Do they use a different filter driver for every device class?
Or maybe they just block every Iocontrol or IRP_MJ_CREATE received and do nothing else?
> So, what about those security products that claim to protect every port, physical interface, wireless
and storage devices?
Do they use a different filter driver for every device class?
I think yes.
The classes are different. They have major differences. So, different filters.
Yes, these different filters can be combined to 1 binary, but they are different nevertheless.
Or maybe they just block every Iocontrol or IRP_MJ_CREATE received and do nothing else?
Blocking IO control and CREATE on network adapter is useless, for instance 
You cannot filter devices of different classes by the same logic. You need different filters.
Also note that attaching the filter on PnP notification is too late, somebody could have already opened the file against the devnode at this moment.
–
Maxim S. Shatskih
Windows DDK MVP
xxxxx@storagecraft.com
http://www.storagecraft.com
Then I guess my problem is to believe that the device stack model would allow every device class to manage the same IRPs, such as CREATE, READ and WRITE…
It is not so, for instance, network adapter does not use IRPs (except PnP and power) at all.
With USB storage, you have different IRPs between different layers.
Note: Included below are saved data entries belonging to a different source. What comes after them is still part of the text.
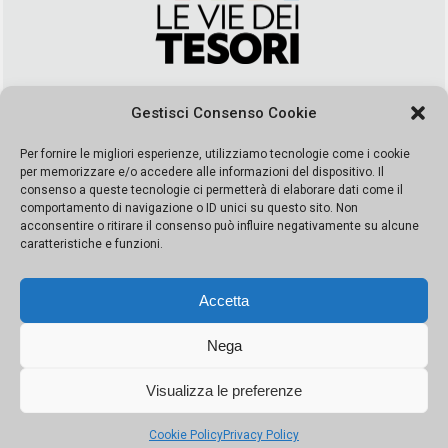
Via Duca della Verdura, 32 | Palermo
Gestisci Consenso Cookie
segreteria@leviedeitesori.it
info@leviedeitesori.it
Per fornire le migliori esperienze, utilizziamo tecnologie come i cookie
per memorizzare e/o accedere alle informazioni del dispositivo. Il
Direttore Responsabile
Marcello Barbaro
– Aut. del tribunale di
consenso a queste tecnologie ci permetterà di elaborare dati come il
Palermo n. 19 del 2017 iscrizione al roc numero 37003 Editore
comportamento di navigazione o ID unici su questo sito. Non
Porta Felice Srl. Sede legale: Via Libertà 93 – 90143 Palermo
acconsentire o ritirare il consenso può influire negativamente su alcune
Società iscritta alla Camera di Commercio di Palermo Ufficio
caratteristiche e funzioni.
Registro delle imprese di Palermo nr. REA 326823- P.I.
065228208251 Capitale 10000 euro IV
Accetta
Nega
Visualizza le preferenze
© Copyright Porta Felice | Le Vie dei Tesori. Tutti i diritti riservati |
Privacy Policy
|
Cookie Policy
Privacy Policy
Made by:
Kappaelle Comunicazione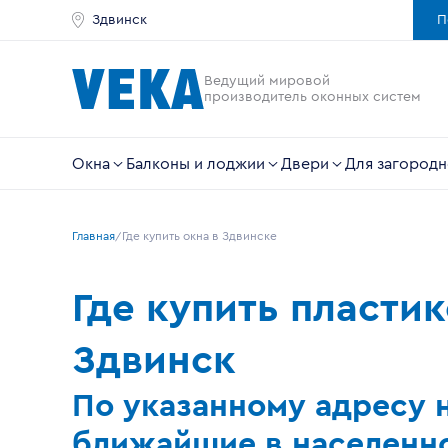
Здвинск
П
Ведущий мировой
производитель оконных систем
Окна
Балконы и лоджии
Двери
Для загородн
Главная
Где купить окна в Здвинске
Где купить пласти
Здвинск
По указанному адресу 
ближайшие в населенно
Between the FSD and Disk, you have blockwise read/write IRPs.
Between Disk and USBSTOR, you have IRP_MJ_SCSI IRPs with SRBs and CDBs (SCSI commands).
Between USBSTOR and the rest of USB, you have the URBs.
With sockets on pre-Vista, you have read/write (and also undocumented “send” IOCTLs) between the user land and afd.sys. Between afd.sys and tcpip.sys, you have TDI_SEND and TDI_RECEIVE which are not read and write at all. Also note that, with TDI, the receive path relies on callbacks heavily instead of IRPs. This is done to allow the receive buffer to be implemented in TDI client (and be common for many protocols) and not in the TDI protocol.
Don’t know how this works on Vista+ where TDI is a legacy-compatibility wrapper over Wsk and used by a couple of legacy kernel-mode clients only.
–
Maxim S. Shatskih
Windows DDK MVP
xxxxx@storagecraft.com
http://www.storagecraft.com
wrote in message news:xxxxx@ntdev…
> Then I guess my problem is to believe that the device stack model would allow every device class to manage the same IRPs, such as CREATE, READ and WRITE…
>
Ok, I see this is far more complicated than expected
Thanks Maxim for the detailed explanation.